Konservative werfen dem neuen britischen Premierminister vor, schlechte Laune zu verbreiten. Auch Starmer versprach in seiner Parteitagsrede, sich schwierigen Zeiten zu stellen, und klang dabei eher pragmatisch als charismatisch.
„Veränderung beginnt“, jetzt beginnt Veränderung: Mit diesem als Slogan getarnten Versprechen hat Labour die Liverpool Trade Fair im wahrsten Sinne des Wortes geschmückt. Der Slogan steht auf vielen Plakaten, Schals und Plakaten, mit denen sich die britischen Sozialdemokraten innerhalb von drei Tagen eine Blase aufgebaut haben. Dort formulierten sie den Plan, mit dem sie Großbritannien völlig erneuern wollten.

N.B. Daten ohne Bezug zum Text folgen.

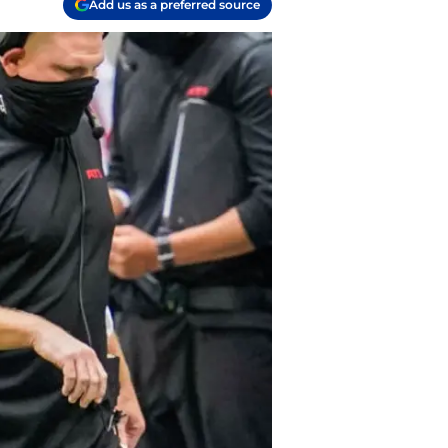
Add us as a preferred source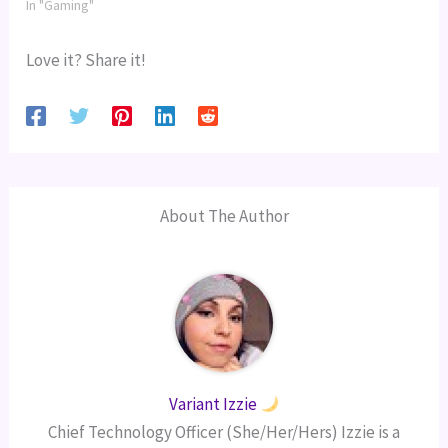
In "Gaming"
Love it? Share it!
About The Author
Variant Izzie
Chief Technology Officer (She/Her/Hers) Izzie is a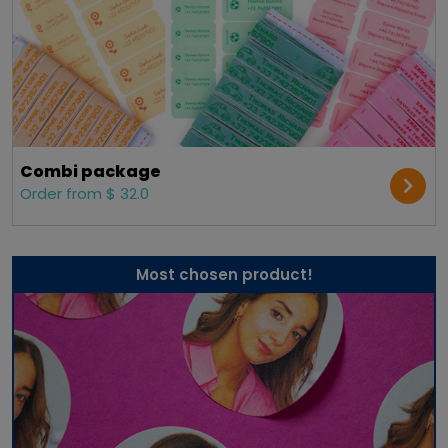
Combi package
Order from $ 32.0
Most chosen product!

Fragt man Parteimitglieder, stellt man fest, dass die neue Regierung bereits viel erreicht hat. Labour hat ein staatliches Energieunternehmen gegründet, ehrgeizige Neubauziele angekündigt und Lohnerhöhungen im öffentlichen Sektor sowie Reformvorschläge für den Senat und einen neuen Ansatz für die Europäische Union versprochen. Auch der langjährige Streik der Assistenzärzte wurde beendet.
Fehlt Starmer die Vision?
Doch außerhalb des Messegeländes wird diese Botschaft kaum wahrgenommen. Die Popularität von Premierminister Keir Starmer ist in Meinungsumfragen zuletzt stark zurückgegangen. Ohnehin ist das Mandat, das Labour bei der Wahl Anfang Juli gewonnen hat, schwach: Die meisten Briten gaben damals an, sie hätten weniger aus Überzeugung für Labour gestimmt, sondern weil die Konservativen aus dem Amt geworfen wurden. Gerade vor diesem Hintergrund muss Starmer nun alles tun, um die Briten zu begeistern.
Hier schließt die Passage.